The energy of the electron in the 2s state is -12.98 eV, the energy in the 3s state -10.84 eV. What is the wavelength of the absorbed photon?
E1 - E2 = h c/(wavelength)
The energy difference (E1 - E2) is 2.14 eV
Change that to Joules and use the equation above.
This is easy stuff. Make an effort.
To find the wavelength of the absorbed photon, we need to apply the equation that relates energy and wavelength in photons.
First, let's find the energy difference between the 2s and 3s states of the electron. We subtract the energy of the 2s state from the energy of the 3s state:
ΔE = Energy of 3s state - Energy of 2s state
ΔE = -10.84 eV - (-12.98 eV)
ΔE = -10.84 eV + 12.98 eV
ΔE = 2.14 eV
Now, we can use the energy-wavelength equation:
E = (hc) / λ
Where:
E is the energy of the photon (in Joules),
h is Planck's constant (6.626 x 10^-34 J·s),
c is the speed of light (3.00 x 10^8 m/s), and
λ is the wavelength of the photon (in meters).
First, we need to convert the energy difference from electron volts (eV) to Joules (J).

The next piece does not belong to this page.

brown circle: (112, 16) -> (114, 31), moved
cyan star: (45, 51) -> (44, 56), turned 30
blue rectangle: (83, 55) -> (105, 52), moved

The conversion factor is:
1 eV = 1.602 x 10^-19 J
So, the energy difference in Joules is:
ΔE (J) = 2.14 eV x (1.602 x 10^-19 J/eV)
ΔE (J) = 3.429 x 10^-19 J
Now, we can rearrange the energy-wavelength equation to solve for the wavelength (λ):
λ = (hc) / ΔE
Substitute the given values:
λ = (6.626 x 10^-34 J·s x 3.00 x 10^8 m/s) / (3.429 x 10^-19 J)
λ = 1.823 x 10^-6 m
Therefore, the wavelength of the absorbed photon is approximately 1.823 x 10^-6 meters.